Work item
Skip the images and repeat every entry word for word.

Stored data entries
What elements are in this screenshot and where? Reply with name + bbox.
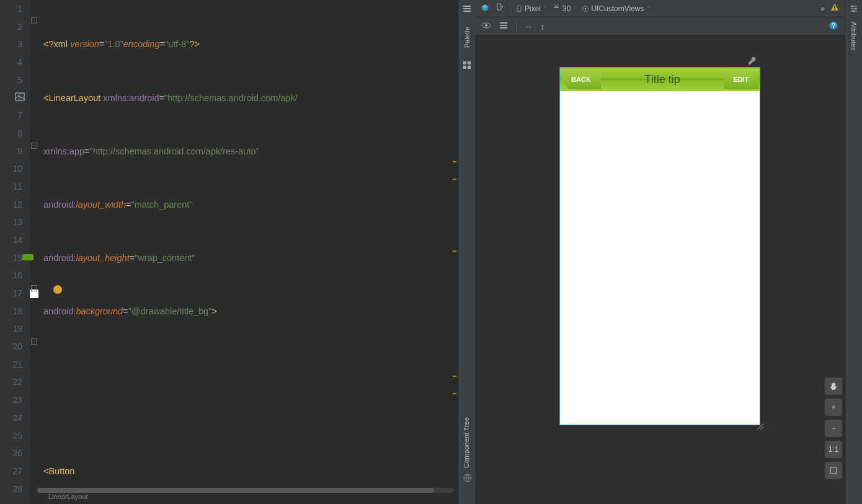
line-number: 15	[0, 249, 30, 267]
line-number: 17	[0, 285, 30, 303]
zoom-controls: + − 1:1	[825, 378, 842, 479]
design-view-toolbar: ↔ ↕ ?	[475, 17, 845, 36]
zoom-in-button[interactable]: +	[825, 399, 842, 416]
svg-rect-5	[497, 4, 501, 10]
svg-point-24	[851, 6, 853, 7]
device-preview[interactable]: BACK Title tip EDIT	[559, 67, 760, 425]
view-options-icon[interactable]	[481, 20, 491, 32]
design-surface-icon[interactable]	[480, 2, 490, 14]
breadcrumb[interactable]: LinearLayout	[0, 493, 458, 504]
svg-text:?: ?	[832, 22, 835, 29]
design-canvas[interactable]: BACK Title tip EDIT + − 1:1	[475, 36, 845, 504]
palette-label[interactable]: Palette	[463, 27, 471, 48]
svg-rect-1	[463, 61, 466, 64]
attributes-tool-strip: Attributes	[845, 0, 862, 504]
blueprint-icon[interactable]	[499, 20, 509, 32]
component-tree-tab[interactable]: Component Tree	[460, 390, 475, 489]
line-number: 12	[0, 196, 30, 214]
device-picker[interactable]: Pixel	[515, 4, 547, 14]
horizontal-arrows-icon[interactable]: ↔	[524, 22, 533, 32]
line-number: 27	[0, 462, 30, 480]
line-number: 24	[0, 409, 30, 427]
svg-rect-19	[500, 27, 507, 29]
line-gutter: 1 2 3 4 5 6 7 8 9 10 11 12 13 14 15 16 1…	[0, 0, 30, 504]
line-number: 22	[0, 373, 30, 391]
line-number: 3	[0, 35, 30, 53]
back-button[interactable]: BACK	[561, 69, 601, 89]
svg-point-26	[852, 11, 854, 12]
svg-rect-3	[463, 66, 466, 69]
line-number: 10	[0, 160, 30, 178]
edit-button[interactable]: EDIT	[724, 69, 758, 89]
resize-handle-icon[interactable]	[755, 420, 765, 430]
line-number: 19	[0, 320, 30, 338]
fold-column: − − − −	[30, 0, 40, 504]
line-number: 26	[0, 444, 30, 462]
svg-point-16	[485, 24, 487, 27]
help-icon[interactable]: ?	[829, 20, 838, 33]
api-picker[interactable]: 30	[552, 2, 577, 14]
fold-toggle[interactable]: −	[31, 338, 37, 345]
svg-rect-17	[500, 22, 507, 24]
line-number: 25	[0, 427, 30, 445]
svg-rect-22	[830, 467, 837, 474]
svg-point-25	[855, 8, 856, 10]
title-bar: BACK Title tip EDIT	[560, 68, 760, 91]
line-number: 11	[0, 178, 30, 196]
image-gutter-icon[interactable]	[15, 92, 25, 104]
warning-icon[interactable]	[830, 2, 840, 14]
fold-toggle[interactable]: −	[31, 17, 37, 24]
error-stripe[interactable]	[453, 0, 458, 504]
sliders-icon[interactable]	[849, 4, 859, 15]
line-number: 2	[0, 18, 30, 36]
line-number: 20	[0, 338, 30, 356]
orientation-icon[interactable]	[495, 2, 505, 14]
line-number: 21	[0, 356, 30, 374]
code-text-area[interactable]: <?xml version="1.0" encoding="utf-8"?> <…	[40, 0, 458, 504]
line-number: 13	[0, 213, 30, 231]
vertical-arrows-icon[interactable]: ↕	[540, 22, 544, 32]
line-number: 9	[0, 143, 30, 161]
zoom-out-button[interactable]: −	[825, 420, 842, 437]
line-number: 18	[0, 303, 30, 321]
svg-line-9	[554, 4, 555, 4]
line-number: 8	[0, 125, 30, 143]
zoom-fit-button[interactable]	[825, 462, 842, 479]
palette-icon[interactable]	[462, 4, 472, 15]
theme-picker[interactable]: UICustomViews	[582, 4, 650, 14]
globe-icon	[463, 473, 473, 485]
title-text: Title tip	[601, 73, 724, 86]
line-number: 16	[0, 267, 30, 285]
svg-line-10	[558, 4, 559, 4]
svg-rect-18	[500, 25, 507, 26]
svg-rect-4	[468, 66, 471, 69]
pan-tool-icon[interactable]	[825, 378, 842, 395]
more-actions[interactable]: »	[820, 4, 825, 13]
code-editor-pane[interactable]: 1 2 3 4 5 6 7 8 9 10 11 12 13 14 15 16 1…	[0, 0, 458, 504]
line-number: 4	[0, 53, 30, 71]
svg-rect-2	[468, 61, 471, 64]
design-preview-pane: Pixel 30 UICustomViews » ↔ ↕ ?	[475, 0, 845, 504]
svg-rect-13	[834, 6, 835, 9]
line-number: 7	[0, 107, 30, 125]
svg-point-12	[585, 7, 587, 9]
horizontal-scrollbar[interactable]	[37, 488, 454, 493]
fold-toggle[interactable]: −	[31, 285, 37, 291]
wrench-icon[interactable]	[747, 56, 757, 68]
line-number: 14	[0, 231, 30, 249]
line-number: 1	[0, 0, 30, 18]
svg-point-8	[557, 6, 558, 7]
zoom-ratio-button[interactable]: 1:1	[825, 441, 842, 458]
palette-settings-icon[interactable]	[462, 60, 472, 72]
fold-toggle[interactable]: −	[31, 143, 37, 149]
svg-rect-14	[834, 9, 835, 10]
design-toolbar: Pixel 30 UICustomViews »	[475, 0, 845, 17]
line-number: 23	[0, 391, 30, 409]
line-number: 5	[0, 71, 30, 89]
svg-rect-6	[517, 6, 521, 11]
attributes-label[interactable]: Attributes	[850, 22, 858, 50]
svg-point-7	[555, 6, 556, 7]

Answer area
What elements are in this screenshot and where? Reply with name + bbox.
line-number: 15	[0, 249, 30, 267]
line-number: 17	[0, 285, 30, 303]
zoom-controls: + − 1:1	[825, 378, 842, 479]
design-view-toolbar: ↔ ↕ ?	[475, 17, 845, 36]
zoom-in-button[interactable]: +	[825, 399, 842, 416]
svg-rect-5	[497, 4, 501, 10]
svg-point-24	[851, 6, 853, 7]
device-preview[interactable]: BACK Title tip EDIT	[559, 67, 760, 425]
view-options-icon[interactable]	[481, 20, 491, 32]
design-surface-icon[interactable]	[480, 2, 490, 14]
breadcrumb[interactable]: LinearLayout	[0, 493, 458, 504]
svg-text:?: ?	[832, 22, 835, 29]
design-canvas[interactable]: BACK Title tip EDIT + − 1:1	[475, 36, 845, 504]
palette-label[interactable]: Palette	[463, 27, 471, 48]
svg-rect-1	[463, 61, 466, 64]
attributes-tool-strip: Attributes	[845, 0, 862, 504]
blueprint-icon[interactable]	[499, 20, 509, 32]
component-tree-tab[interactable]: Component Tree	[460, 390, 475, 489]
line-number: 12	[0, 196, 30, 214]
device-picker[interactable]: Pixel	[515, 4, 547, 14]
horizontal-arrows-icon[interactable]: ↔	[524, 22, 533, 32]
line-number: 27	[0, 462, 30, 480]
line-number: 24	[0, 409, 30, 427]
svg-rect-19	[500, 27, 507, 29]
line-gutter: 1 2 3 4 5 6 7 8 9 10 11 12 13 14 15 16 1…	[0, 0, 30, 504]
line-number: 22	[0, 373, 30, 391]
line-number: 3	[0, 35, 30, 53]
back-button[interactable]: BACK	[561, 69, 601, 89]
svg-point-26	[852, 11, 854, 12]
svg-rect-3	[463, 66, 466, 69]
line-number: 10	[0, 160, 30, 178]
edit-button[interactable]: EDIT	[724, 69, 758, 89]
resize-handle-icon[interactable]	[755, 420, 765, 430]
line-number: 19	[0, 320, 30, 338]
fold-column: − − − −	[30, 0, 40, 504]
line-number: 26	[0, 444, 30, 462]
svg-point-16	[485, 24, 487, 27]
help-icon[interactable]: ?	[829, 20, 838, 33]
api-picker[interactable]: 30	[552, 2, 577, 14]
fold-toggle[interactable]: −	[31, 338, 37, 345]
svg-rect-17	[500, 22, 507, 24]
line-number: 25	[0, 427, 30, 445]
svg-rect-22	[830, 467, 837, 474]
svg-point-25	[855, 8, 856, 10]
title-bar: BACK Title tip EDIT	[560, 68, 760, 91]
line-number: 11	[0, 178, 30, 196]
image-gutter-icon[interactable]	[15, 92, 25, 104]
warning-icon[interactable]	[830, 2, 840, 14]
fold-toggle[interactable]: −	[31, 17, 37, 24]
error-stripe[interactable]	[453, 0, 458, 504]
sliders-icon[interactable]	[849, 4, 859, 15]
line-number: 2	[0, 18, 30, 36]
line-number: 20	[0, 338, 30, 356]
orientation-icon[interactable]	[495, 2, 505, 14]
line-number: 21	[0, 356, 30, 374]
code-text-area[interactable]: <?xml version="1.0" encoding="utf-8"?> <…	[40, 0, 458, 504]
line-number: 13	[0, 213, 30, 231]
vertical-arrows-icon[interactable]: ↕	[540, 22, 544, 32]
line-number: 9	[0, 143, 30, 161]
zoom-out-button[interactable]: −	[825, 420, 842, 437]
line-number: 18	[0, 303, 30, 321]
svg-line-9	[554, 4, 555, 4]
line-number: 8	[0, 125, 30, 143]
zoom-fit-button[interactable]	[825, 462, 842, 479]
palette-icon[interactable]	[462, 4, 472, 15]
theme-picker[interactable]: UICustomViews	[582, 4, 650, 14]
globe-icon	[463, 473, 473, 485]
title-text: Title tip	[601, 73, 724, 86]
line-number: 16	[0, 267, 30, 285]
svg-line-10	[558, 4, 559, 4]
svg-rect-18	[500, 25, 507, 26]
svg-rect-4	[468, 66, 471, 69]
pan-tool-icon[interactable]	[825, 378, 842, 395]
more-actions[interactable]: »	[820, 4, 825, 13]
code-editor-pane[interactable]: 1 2 3 4 5 6 7 8 9 10 11 12 13 14 15 16 1…	[0, 0, 458, 504]
line-number: 4	[0, 53, 30, 71]
svg-rect-2	[468, 61, 471, 64]
design-preview-pane: Pixel 30 UICustomViews » ↔ ↕ ?	[475, 0, 845, 504]
svg-rect-13	[834, 6, 835, 9]
line-number: 7	[0, 107, 30, 125]
svg-point-12	[585, 7, 587, 9]
horizontal-scrollbar[interactable]	[37, 488, 454, 493]
fold-toggle[interactable]: −	[31, 285, 37, 291]
wrench-icon[interactable]	[747, 56, 757, 68]
line-number: 14	[0, 231, 30, 249]
line-number: 1	[0, 0, 30, 18]
svg-point-8	[557, 6, 558, 7]
zoom-ratio-button[interactable]: 1:1	[825, 441, 842, 458]
palette-settings-icon[interactable]	[462, 60, 472, 72]
fold-toggle[interactable]: −	[31, 143, 37, 149]
svg-rect-14	[834, 9, 835, 10]
design-toolbar: Pixel 30 UICustomViews »	[475, 0, 845, 17]
line-number: 23	[0, 391, 30, 409]
line-number: 5	[0, 71, 30, 89]
svg-rect-6	[517, 6, 521, 11]
attributes-label[interactable]: Attributes	[850, 22, 858, 50]
svg-point-7	[555, 6, 556, 7]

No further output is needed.